I prebiotici sono sostanze pre—cecali non digeribili, aggiunte o presenti nel mangime, che fungono da substrato per alcuni batteri intestinali. Questi batteri producono metaboliti - come acidi grassi a corta catena - e batteriocine che modulano il microbiota intestinale, la morfologia intestinale, il sistema immunitario e svolgono altri effetti benefici. L’ostacolo principale è far giungere queste sostanze nel tratto intestinale nelle quali sono più utili.

È interessante anche l’utilizzo di fibre non digeribili che potrebbero prevenire l’adesione dei patogeni alle cellule dell’ospite e quindi impedire l’attacco di Lawsonia agli enterociti. A questo scopo di aggiungono al mangime fruttoligosaccaridi, inulina e mannanoligosaccaridi. L’aggiunta supplementare di fruttoligosaccaridi a corta catena nell’alimentazione della scrofa nell’ultimo terzo di gravidanza e per tutta la durata della lattazione ha migliorato i parametri immunitari dell’intestino e la risposta specifica contro Lawsonia nell’intera covata. Questi suinetti avevano anche un maggior numero di cellule caliciformi e anche una morfologia intestinale migliore rispetto agli animali le cui madri non avevano avuto questa aggiunta nel mangime. Gli autori di questo studio credono che l’alimentazione della scrofa con fruttoligosaccaridi a corta catena aumenti i batteri buoni della madre che poi vengono trasmessi alla prole e che aumentano la produzione di acidi grassi a corta catena nell’intestino.

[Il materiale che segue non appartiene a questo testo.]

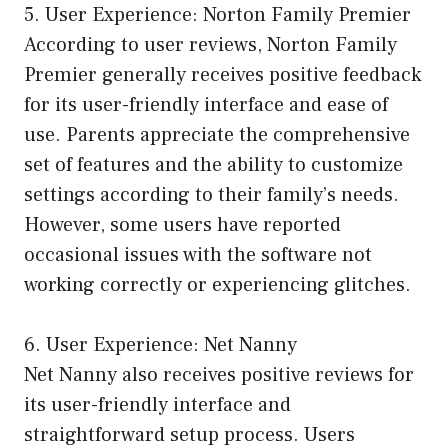
5. User Experience: Norton Family Premier
According to user reviews, Norton Family
Premier generally receives positive feedback
for its user-friendly interface and ease of
use. Parents appreciate the comprehensive
set of features and the ability to customize
settings according to their family’s needs.
However, some users have reported
occasional issues with the software not
working correctly or experiencing glitches.
6. User Experience: Net Nanny
Net Nanny also receives positive reviews for
its user-friendly interface and
straightforward setup process. Users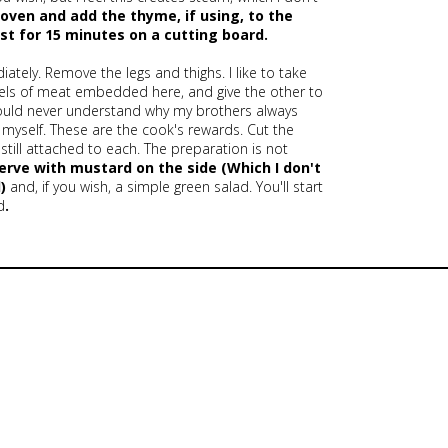
oven and add the thyme, if using, to the
est for 15 minutes on a cutting board.
tely. Remove the legs and thighs. I like to take
sels of meat embedded here, and give the other to
I could never understand why my brothers always
at myself. These are the cook's rewards. Cut the
till attached to each. The preparation is not
Serve with mustard on the side
(Which I don't
)
and, if you wish, a simple green salad. You'll start
d
.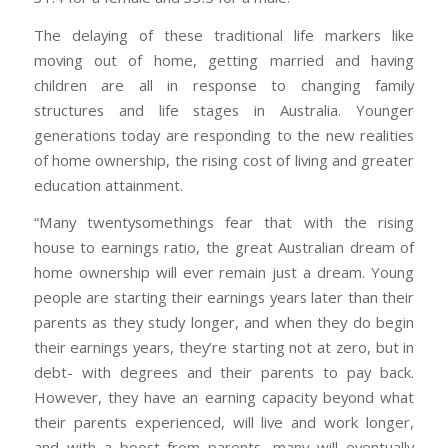
The delaying of these traditional life markers like
moving out of home, getting married and having
children are all in response to changing family
structures and life stages in Australia. Younger
generations today are responding to the new realities
of home ownership, the rising cost of living and greater
education attainment.
“Many twentysomethings fear that with the rising
house to earnings ratio, the great Australian dream of
home ownership will ever remain just a dream. Young
people are starting their earnings years later than their
parents as they study longer, and when they do begin
their earnings years, they’re starting not at zero, but in
debt- with degrees and their parents to pay back.
However, they have an earning capacity beyond what
their parents experienced, will live and work longer,
and with a boost from parents, many will eventually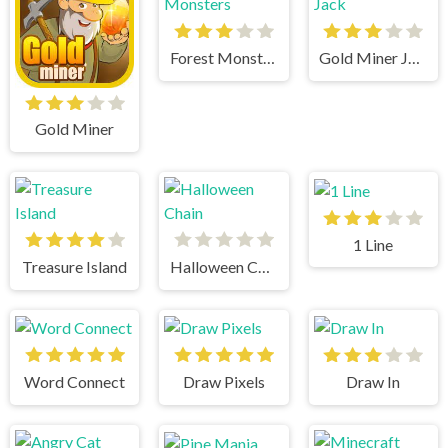
Forest Monsters
Gold Miner Jack
Gold Miner
1 Line
Treasure Island
Halloween Chain
Word Connect
Draw Pixels
Draw In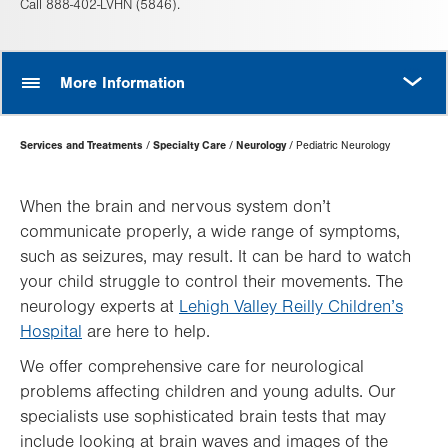
Call 888-402-LVHN (5846).
MORE
More Information
Page
Services and Treatments
Specialty Care
Neurology
Pediatric Neurology
Hierarchy
When the brain and nervous system don’t
communicate properly, a wide range of symptoms,
such as seizures, may result. It can be hard to watch
your child struggle to control their movements. The
neurology experts at
Lehigh Valley Reilly Children’s
Hospital
are here to help.
We offer comprehensive care for neurological
problems affecting children and young adults. Our
specialists use sophisticated brain tests that may
include looking at brain waves and images of the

Anche cellulosa, emicellulosa e pectina sono noti per avere attività prebiotica. Nel suino sono state svolte prove alimentare dove la presenza di beta glucani insolubili hanno favorito l’aumento del numero di batteri come Lactobacillus e Bifidobacterium che sono considerati benefici per la salute intestinale.

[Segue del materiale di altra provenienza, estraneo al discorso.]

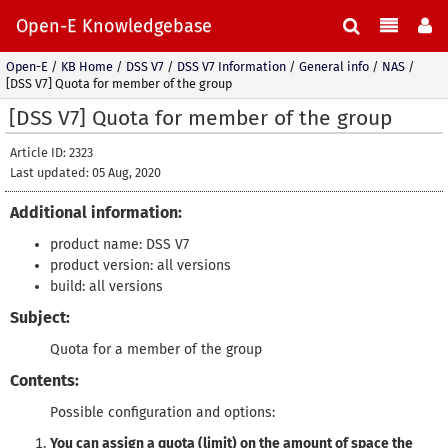
Open-E Knowledgebase
Open-E
/
KB Home
/
DSS V7
/
DSS V7 Information
/
General info
/
NAS
/
[DSS V7] Quota for member of the group
[DSS V7] Quota for member of the group
Article ID: 2323
Last updated: 05 Aug, 2020
Additional information:
product name: DSS V7
product version: all versions
build: all versions
Subject:
Quota for a member of the group
Contents:
Possible configuration and options:
You can assign a quota (limit) on the amount of space the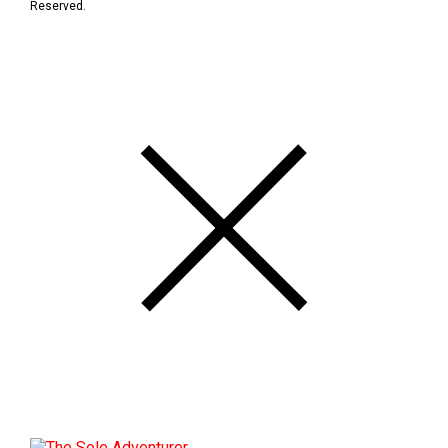
Reserved.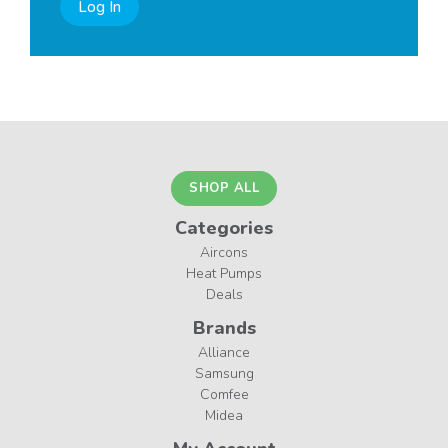
Log In
SHOP ALL
Categories
Aircons
Heat Pumps
Deals
Brands
Alliance
Samsung
Comfee
Midea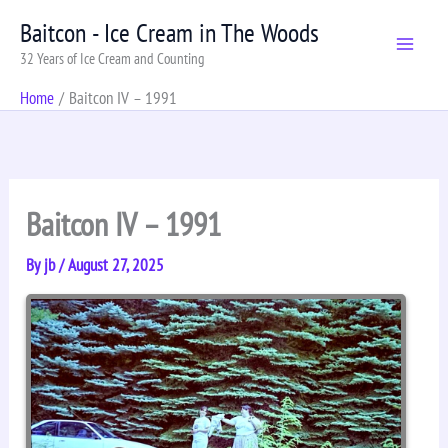
Skip
Baitcon - Ice Cream in The Woods
to
32 Years of Ice Cream and Counting
content
Home
Baitcon IV – 1991
Baitcon IV – 1991
By
jb
/
August 27, 2025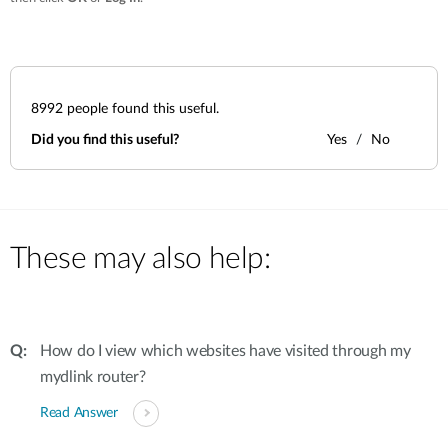
8992
people found this useful.
Did you find this useful?
Yes
No
These may also help:
How do I view which websites have visited through my
mydlink router?
Read Answer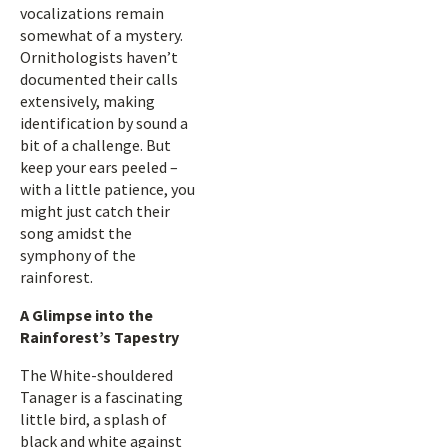
vocalizations remain
somewhat of a mystery.
Ornithologists haven’t
documented their calls
extensively, making
identification by sound a
bit of a challenge. But
keep your ears peeled –
with a little patience, you
might just catch their
song amidst the
symphony of the
rainforest.
A Glimpse into the
Rainforest’s Tapestry
The White-shouldered
Tanager is a fascinating
little bird, a splash of
black and white against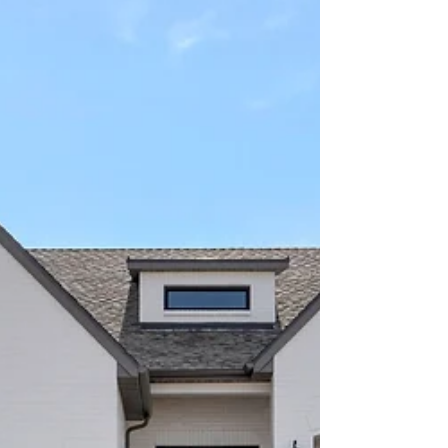
LISTING THIS WEEK! 13324 S. HERITAGE FARM COVE
RIVERTON UT 6,162 SQ.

Anche la texture del mangime influenza la natura e il relativo contenuto del microbiota intestinale. Mangime grossolano non pellettato diminuisce la prevalenza di Lawsonia e favorisce i batteri buoni sia nei suini infettati sperimentalmente che naturalmente.

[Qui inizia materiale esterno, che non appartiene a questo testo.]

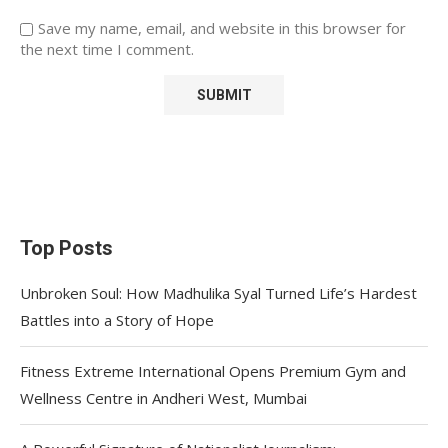
Save my name, email, and website in this browser for
the next time I comment.
Top Posts
Unbroken Soul: How Madhulika Syal Turned Life’s Hardest
Battles into a Story of Hope
Fitness Extreme International Opens Premium Gym and
Wellness Centre in Andheri West, Mumbai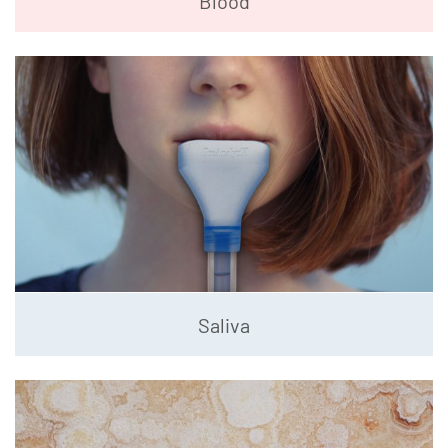
Blood
Saliva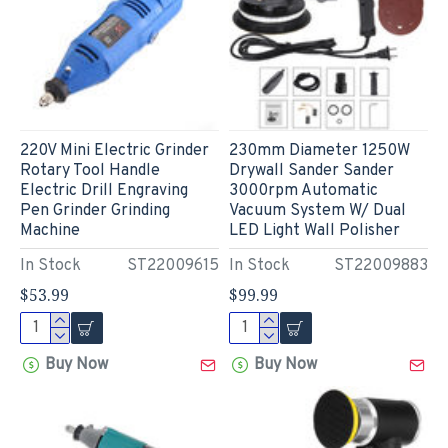
220V Mini Electric Grinder
230mm Diameter 1250W
Rotary Tool Handle
Drywall Sander Sander
Electric Drill Engraving
3000rpm Automatic
Pen Grinder Grinding
Vacuum System W/ Dual
Machine
LED Light Wall Polisher
In Stock
ST22009615
In Stock
ST22009883
$53.99
$99.99
Buy Now
Buy Now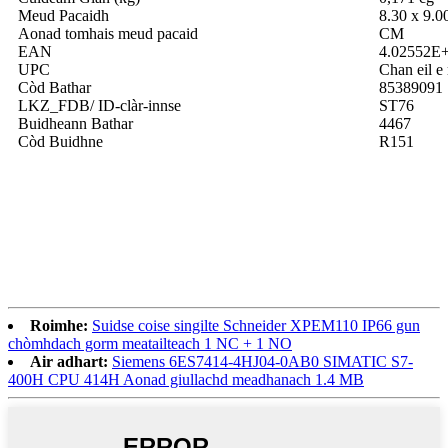
Meud Pacaidh
8.30 x 9.0
Aonad tomhais meud pacaid
CM
EAN
4.02552E
UPC
Chan eil e 
Còd Bathar
85389091
LKZ_FDB/ ID-clàr-innse
ST76
Buidheann Bathar
4467
Còd Buidhne
R151
Roimhe:
Suidse coise singilte Schneider XPEM110 IP66 gun
chòmhdach gorm meatailteach 1 NC + 1 NO
Air adhart:
Siemens 6ES7414-4HJ04-0AB0 SIMATIC S7-
400H CPU 414H Aonad giullachd meadhanach 1.4 MB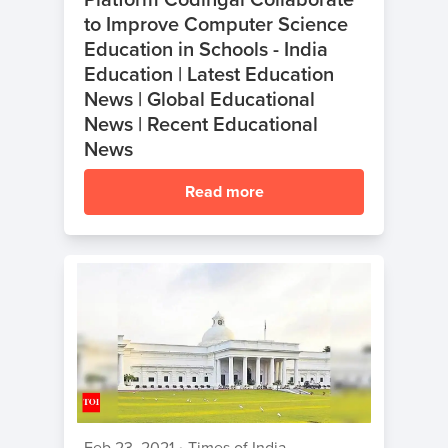
to Improve Computer Science
Education in Schools - India
Education | Latest Education
News | Global Educational
News | Recent Educational
News
Read more
Feb 23, 2021
•
Times of India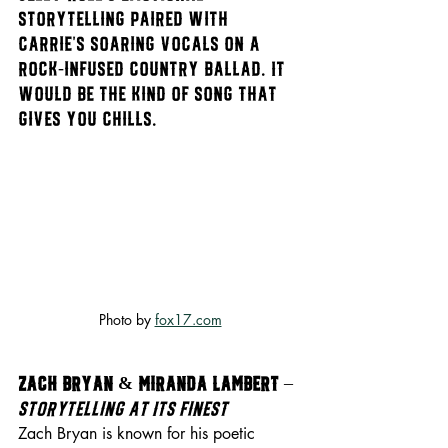
storytelling paired with 
Carrie’s soaring vocals on a 
rock-infused country ballad. It 
would be the kind of song that 
gives you chills.
Photo by 
fox17.com
Zach Bryan & Miranda Lambert
 – 
Storytelling at Its Finest
Zach Bryan is known for his poetic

Altri approcci prevedono l’aggiunta nel mangime di ingredienti naturali con dirette proprietà antimicrobiche come l’estratto di origano, di aglio. L’alimentazione con questo tipo di aggiunte produce una riduzione della carica di Lawsonia nell’intestino e anche una diminuzione dei sintomi clinici, così come il miglioramento dei parametri di crescita in allevamenti con una storia di Lawsonia.

Bisogna però porre attenzione al massimo livello di inclusione nel mangime di questi prodotti per non influenzarne l’appetibilità, l’assunzione e l’energia disponibile.

Sono noti anche i benefici dei prodotti fermentati che migliorano la salute intestinale e aiutano a controllare i disordini enterici.

I probiotici sono somministrati come organismi vivi o spore. Possono resistere agli acidi gastrici e alla bile, persistere nel tratto intestinale, produrre elementi che inibiscono i patogeni, incentivare la risposta immunitaria e alterare la composizione e l’attività del microbiota intestinale. Alcuni batteri possono dare benefici indiretti stimolando l’immunità mucosale innata, attivando la risposta adattativa verso antigeni o pattern molecolari condivisi coi patogeni, suscitando uno stato antinfiammatorio nella barriera epiteliale intestinale e potenziando la funzione di barriera delle cellule epiteliali intestinali.

Si sa che alcuni batteri inibiscono direttamente il microbiota patogeno tramite un’esclusione competitiva o con la secrezione di molecole inibitorie, enzimi o metaboliti; tutti meccanismi potenzialmente utili contro Lawsonia.

Tutte le strade sopra descritte sono interessanti e promettenti in un’ottica futura ma ancora poco studiate e percorse. Vi sono ancora molti aspetti di Lawsonia intracellularis che devono essere chiariti, sia dal punto di vista della patogenesi che dal punto di vista di risposta immunitaria dell’ospite. Senz’altro, comprendere le dinamiche che si instaurano fra il microbiota intestinale e Lawsonia permetterà di trovare strategie per il suo controllo, assieme alla vaccinazione e magari utilizzando meno antibiotico.